(Saved data entries)

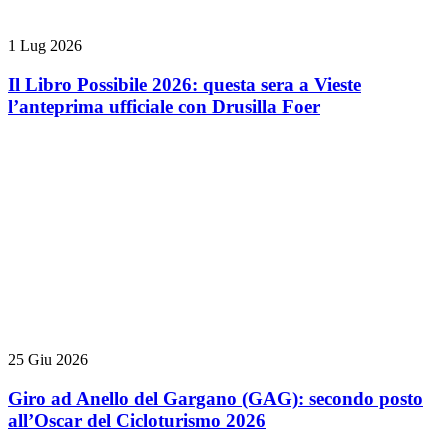
1 Lug 2026
Il Libro Possibile 2026: questa sera a Vieste
l’anteprima ufficiale con Drusilla Foer
25 Giu 2026
Giro ad Anello del Gargano (GAG): secondo posto
all’Oscar del Cicloturismo 2026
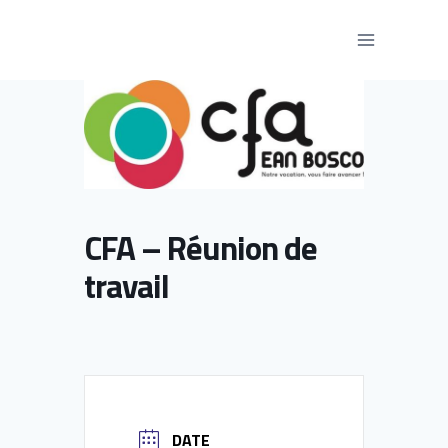
Aller
au
contenu
CFA – Réunion de
travail
DATE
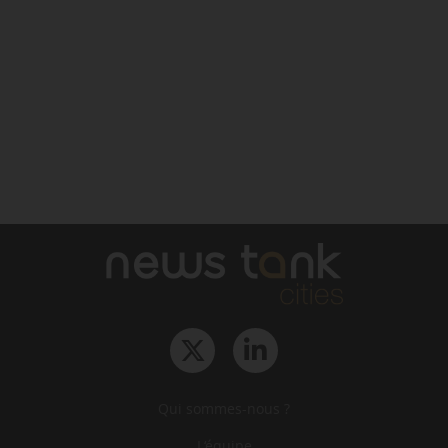
Qui sommes-nous ?
L‘équipe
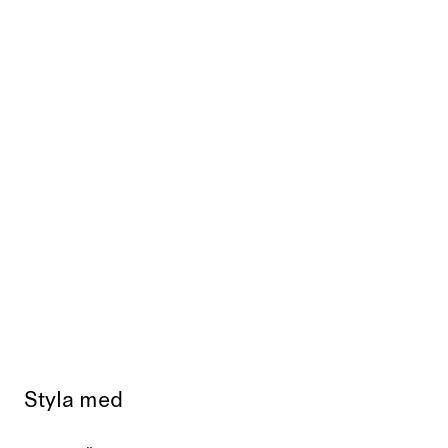
Styla med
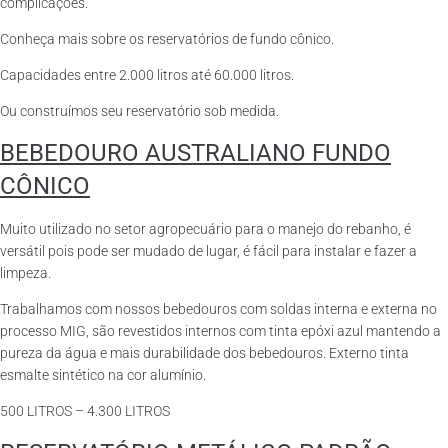
complicações.
Conheça mais sobre os reservatórios de fundo cônico.
Capacidades entre 2.000 litros até 60.000 litros.
Ou construímos seu reservatório sob medida.
BEBEDOURO AUSTRALIANO FUNDO
CÔNICO
Muito utilizado no setor agropecuário para o manejo do rebanho, é
versátil pois pode ser mudado de lugar, é fácil para instalar e fazer a
limpeza.
Trabalhamos com nossos bebedouros com soldas interna e externa no
processo MIG, são revestidos internos com tinta epóxi azul mantendo a
pureza da água e mais durabilidade dos bebedouros. Externo tinta
esmalte sintético na cor alumínio.
500 LITROS – 4.300 LITROS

- **Exercise goal**
Please write the data out again exactly, but do not carry over the pictures.

- **Response for this exercise**
1 Lug 2026
Il Libro Possibile 2026: questa sera a Vieste
l’anteprima ufficiale con Drusilla Foer
25 Giu 2026
Giro ad Anello del Gargano (GAG): secondo posto
all’Oscar del Cicloturismo 2026
Aller
au
contenu
CFA – Réunion de
travail
DATE
Qui sommes-nous ?
L‘équipe
Styla med
complicações.
Conheça mais sobre os reservatórios de fundo cônico.
Capacidades entre 2.000 litros até 60.000 litros.
Ou construímos seu reservatório sob medida.
BEBEDOURO AUSTRALIANO FUNDO
CÔNICO
Muito utilizado no setor agropecuário para o manejo do rebanho, é
versátil pois pode ser mudado de lugar, é fácil para instalar e fazer a
limpeza.
Trabalhamos com nossos bebedouros com soldas interna e externa no
processo MIG, são revestidos internos com tinta epóxi azul mantendo a
pureza da água e mais durabilidade dos bebedouros. Externo tinta
esmalte sintético na cor alumínio.
500 LITROS – 4.300 LITROS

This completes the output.